There’s a new king of the hill when it comes to brokerage firm website rankings, at least according to Gomez’s rankings. For the third quarter of 2002, Salomon Smith Barney took over the reins atop Gomez’s list, besting Merrill Lynch, which had held the No.1 spot for the past two years.
According to the Waltham, Mass.-based Gomez, SSB’s recent site redesign and general usability overhaul were the major factors in their place at the top. Merrill’s drop might be attributed to their lack of changes to their site, which remains the same as it was when in launched in 1999, according to Gomez. However, Merrill is in the midst of a revamping, so changes might be expected in the future. UBS PaineWebber finished third in the survey.
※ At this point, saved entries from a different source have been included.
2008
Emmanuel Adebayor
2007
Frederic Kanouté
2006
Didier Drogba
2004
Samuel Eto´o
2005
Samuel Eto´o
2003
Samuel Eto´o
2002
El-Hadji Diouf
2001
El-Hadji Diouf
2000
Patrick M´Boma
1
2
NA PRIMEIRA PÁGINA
Improved usability seems to be the primary reason for SSB’s jump from three to one on the list. “We put a lot of emphasis on ease of use,” says Dan Burke, director of brokerage services at the group. “Two years ago, it was ‘what can you offer.’ Now it is ‘what can you deliver.’”
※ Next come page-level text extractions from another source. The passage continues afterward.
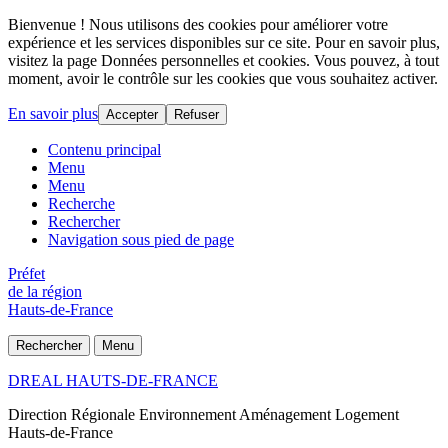
Bienvenue ! Nous utilisons des cookies pour améliorer votre
expérience et les services disponibles sur ce site. Pour en savoir plus,
visitez la page Données personnelles et cookies. Vous pouvez, à tout
moment, avoir le contrôle sur les cookies que vous souhaitez activer.
En savoir plus
Accepter
Refuser
Contenu principal
Menu
Menu
Recherche
Rechercher
Navigation sous pied de page
Préfet
de la région
Hauts-de-France
Rechercher
Menu
DREAL HAUTS-DE-FRANCE
Direction Régionale Environnement Aménagement Logement
Hauts-de-France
Gómez scorecards measure the quality of e-commerce offerings and efficiency of a firm’s Web site, according to numerous criteria, such as whether a site offers Saturday telephone customer service. Then, Gómez puts each criterion into one of five categories: ease of use, customer confidence, on-site resources, relationship services, and overall cost, and ranks the firms accordingly.
Creating user-friendly screening tools on a site, such as a stock selection tool, can create opportunities for a firm’s business, Burke said: “On average, investors who used screening tools traded 50 percent more off-line than those who did not,” says Burke. Scorecard findings also reveal investors who used screening tools tend to have almost twice the income and three times the investable assets than the active investor who doesn't use the tools.